→ **Aim of the task**
The data below contains pictures, which are to be skipped; the lines starting at the line with "PiShop.us, and Waveshare." and ending at the line with "May 6, 2026" are to be output exactly, both ends included.

· · · ·

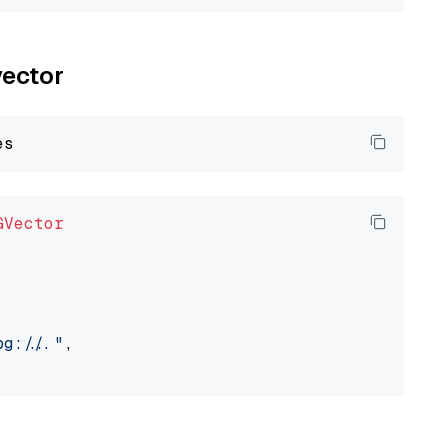
vector
GVector
://..."
,
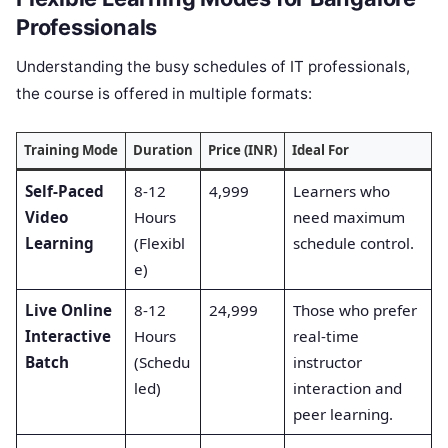
Professionals
Understanding the busy schedules of IT professionals,
the course is offered in multiple formats:
Training Mode
Duration
Price (INR)
Ideal For
Self-Paced
8-12
4,999
Learners who
Video
Hours
need maximum
Learning
(Flexibl
schedule control.
e)
Live Online
8-12
24,999
Those who prefer
Interactive
Hours
real-time
Batch
(Schedu
instructor
led)
interaction and
peer learning.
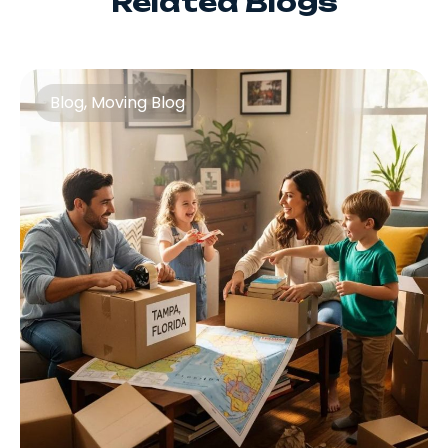
Related Blogs
Blog
,
Moving Blog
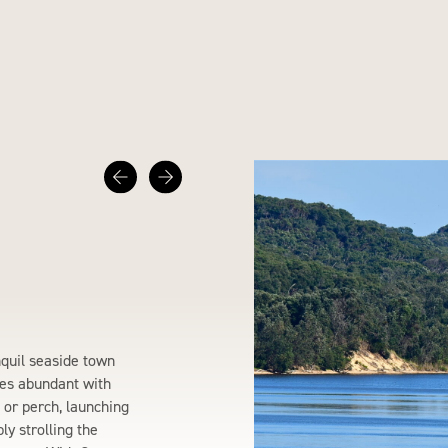
nquil seaside town
es abundant with
m or perch, launching
y strolling the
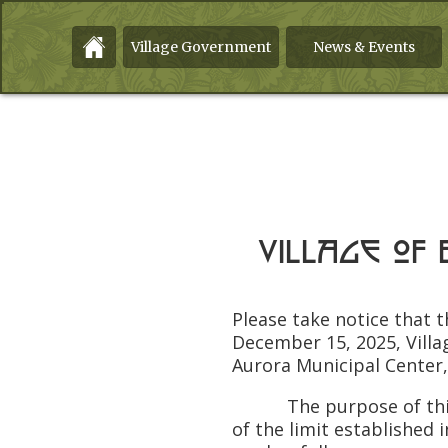
Village Government
News & Events
Village of
Please take notice that t
December 15, 2025, Villa
Aurora Municipal Center,
The purpose of this hea
of the limit established 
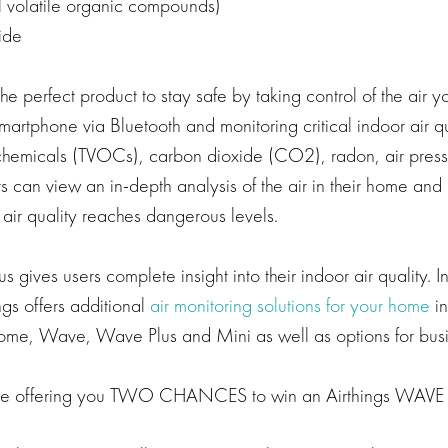
 volatile organic compounds)
ide
he perfect product to stay safe by taking control of the air y
martphone via Bluetooth and monitoring critical indoor air 
chemicals (TVOCs), carbon dioxide (CO2), radon, air press
s can view an in-depth analysis of the air in their home and
 air quality reaches dangerous levels.
 gives users complete insight into their indoor air quality. In
gs offers additional
air monitoring solutions for your home
in
Home, Wave, Wave Plus and Mini as well as options for busi
re offering you TWO CHANCES to win an Airthings WAVE 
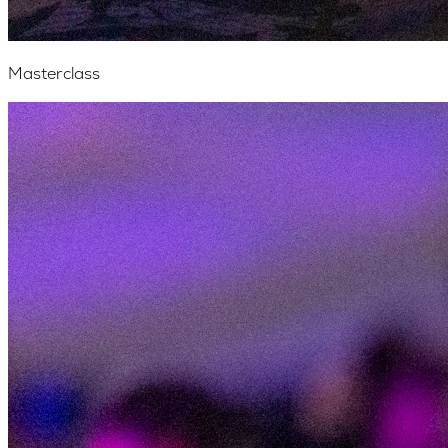
Masterclass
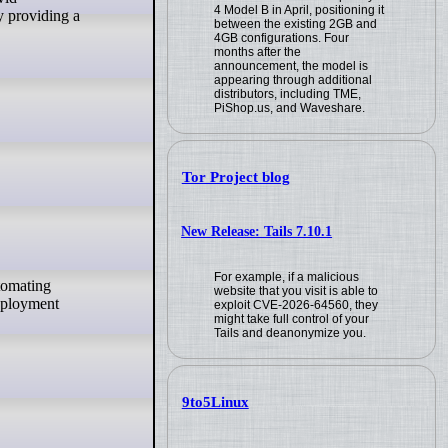
4 Model B in April, positioning it
y providing a
between the existing 2GB and
4GB configurations. Four
months after the
announcement, the model is
appearing through additional
distributors, including TME,
PiShop.us, and Waveshare.
Tor Project blog
New Release: Tails 7.10.1
For example, if a malicious
website that you visit is able to
Deployment
exploit CVE-2026-64560, they
might take full control of your
Tails and deanonymize you.
9to5Linux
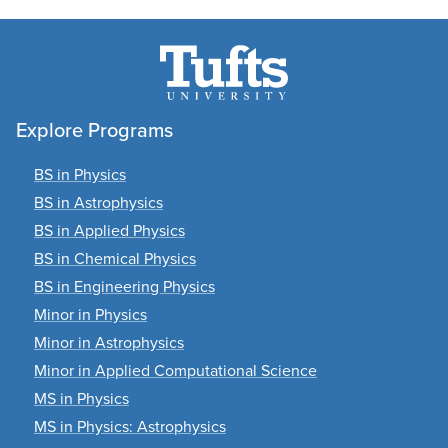
Explore Programs
BS in Physics
BS in Astrophysics
BS in Applied Physics
BS in Chemical Physics
BS in Engineering Physics
Minor in Physics
Minor in Astrophysics
Minor in Applied Computational Science
MS in Physics
MS in Physics: Astrophysics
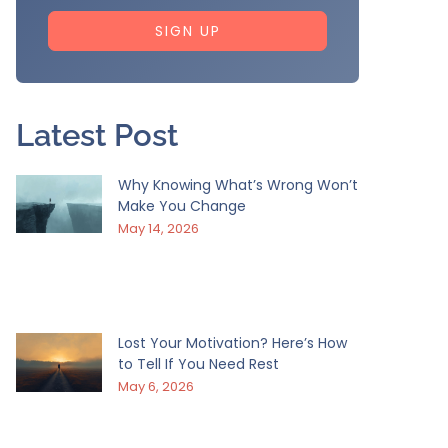
SIGN UP
Latest Post
Why Knowing What’s Wrong Won’t
Make You Change
May 14, 2026
Lost Your Motivation? Here’s How
to Tell If You Need Rest
May 6, 2026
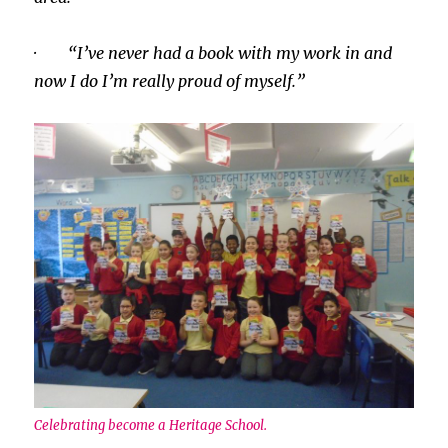
· “I’ve never had a book with my work in and
now I do I’m really proud of myself.”
Celebrating become a Heritage School.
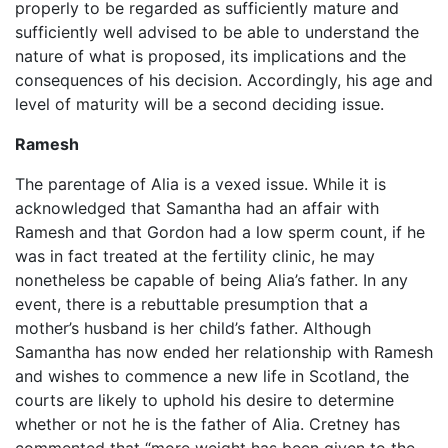
properly to be regarded as sufficiently mature and
sufficiently well advised to be able to understand the
nature of what is proposed, its implications and the
consequences of his decision. Accordingly, his age and
level of maturity will be a second deciding issue.
Ramesh
The parentage of Alia is a vexed issue. While it is
acknowledged that Samantha had an affair with
Ramesh and that Gordon had a low sperm count, if he
was in fact treated at the fertility clinic, he may
nonetheless be capable of being Alia’s father. In any
event, there is a rebuttable presumption that a
mother’s husband is her child’s father. Although
Samantha has now ended her relationship with Ramesh
and wishes to commence a new life in Scotland, the
courts are likely to uphold his desire to determine
whether or not he is the father of Alia. Cretney has
commented that “more weight has been given to the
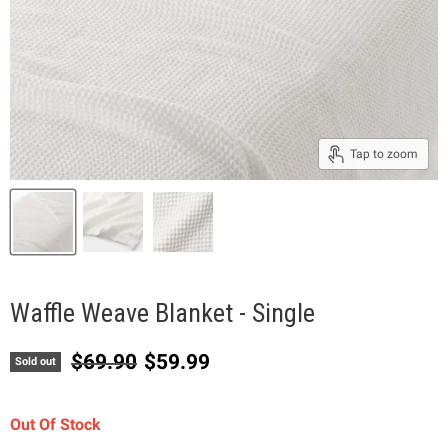
Tap to zoom
Waffle Weave Blanket - Single
Original price
Current price
$69.90
$59.99
Sold out
Out Of Stock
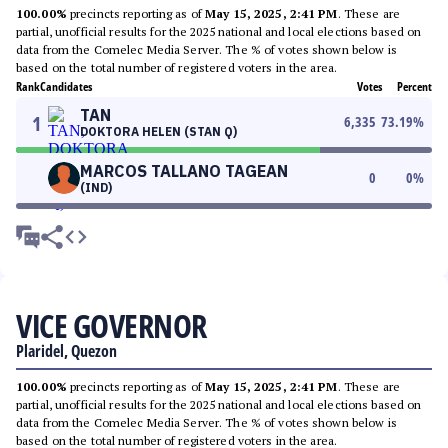
100.00%
precincts reporting as of
May 15, 2025, 2:41 PM
. These are
partial, unofficial results for the 2025 national and local elections based on
data from the Comelec Media Server. The % of votes shown below is
based on the total number of registered voters in the area.
Rank
Candidates
Votes
Percent
TAN
1
6,335
73.19
%
DOKTORA HELEN (STAN Q)
MARCOS TALLANO TAGEAN
0
0
%
(IND)
VICE GOVERNOR
Plaridel, Quezon
100.00%
precincts reporting as of
May 15, 2025, 2:41 PM
. These are
partial, unofficial results for the 2025 national and local elections based on
data from the Comelec Media Server. The % of votes shown below is
based on the total number of registered voters in the area.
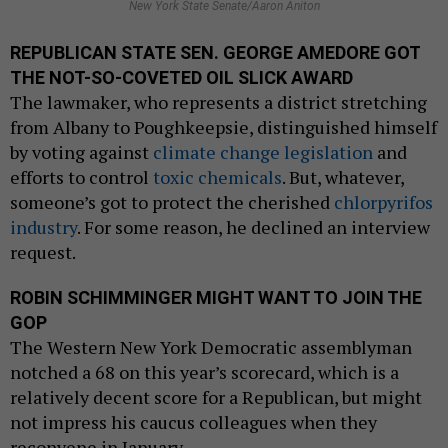
New York State Senate/Aaron Aniton
REPUBLICAN STATE SEN. GEORGE AMEDORE GOT
THE NOT-SO-COVETED OIL SLICK AWARD
The lawmaker, who represents a district stretching
from Albany to Poughkeepsie, distinguished himself
by voting against
climate change legislation
and
efforts to control
toxic chemicals
. But, whatever,
someone’s got to protect the cherished
chlorpyrifos
industry
. For some reason, he declined an interview
request.
ROBIN SCHIMMINGER MIGHT WANT TO JOIN THE
GOP
The Western New York Democratic assemblyman
notched a 68 on this year’s scorecard, which is a
relatively decent score for a Republican, but might
not impress his caucus colleagues when they
reconvene in January.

· · · ·

→ **Answer box**
PiShop.us, and Waveshare.
Tor Project blog
New Release: Tails 7.10.1
For example, if a malicious
website that you visit is able to
Deployment
exploit CVE-2026-64560, they
might take full control of your
Tails and deanonymize you.
9to5Linux
Explore Programs
BS in Physics
BS in Astrophysics
BS in Applied Physics
BS in Chemical Physics
BS in Engineering Physics
Minor in Physics
Minor in Astrophysics
Minor in Applied Computational Science
MS in Physics
MS in Physics: Astrophysics
SIGN UP
Latest Post
Why Knowing What’s Wrong Won’t
Make You Change
May 14, 2026
Lost Your Motivation? Here’s How
to Tell If You Need Rest
May 6, 2026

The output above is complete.